Substrate geometry modulates self-assembly and collection of plasma polymerized nanoparticles

Plasma polymerized nanoparticles (PPN) formed in plasma reactors have been considered undesirable in technological applications. More recently however, PPN were proposed as a new class of multifunctional nanocarriers for drug delivery. Therefore, synthesis of PPN requires cost-effective collection strategies that maximize yield and improve reproducibility. This work shows that the collection of PPN in dusty plasmas is modulated by modifying the geometry of substrates from planar to well-shaped collectors. The electric field profile around the wells acts as an electrostatic lens, concentrating nanoparticles and significantly bolstering process yield. The aggregation of PPN is governed by a balance between plasma expansion throughout the wells, inter-particle repulsion, particle size and density.
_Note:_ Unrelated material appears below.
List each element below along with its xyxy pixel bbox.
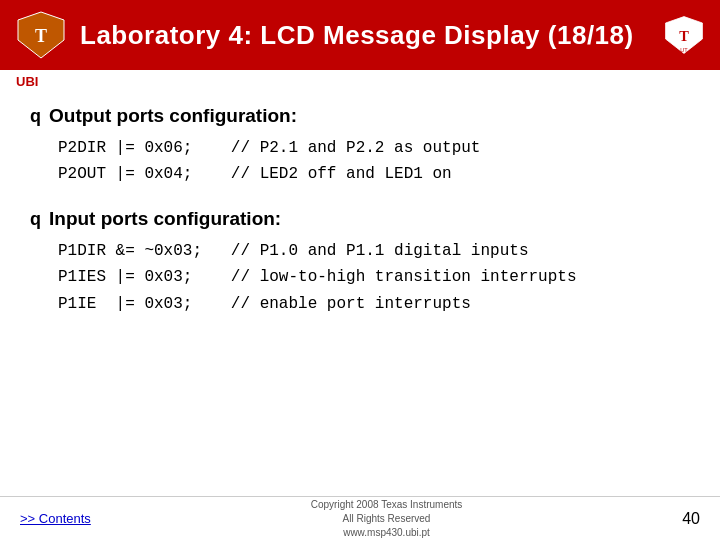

PPN are readily dispersed in aqueous solution yielding monodisperse populations. The use of a disposable well-shape collector provides a cost-effective nanoparticle collection approach that can be adopted in a wide range of plasma polymerization configurations without the need for reactor re-design. Nanoparticle carriers are increasingly used for targeted drug delivery and other medical applications and ideally one would want several functionalities associated with one single nanocarrier. The authors report a method to improve collection and minimize aggregation of plasma polymerized nanoparticles by modifying the substrate design on which they are collected from a typical 2D geometry into a series of well-like structures which increase sample yield as well as inhibiting their fusion with the substrate itself.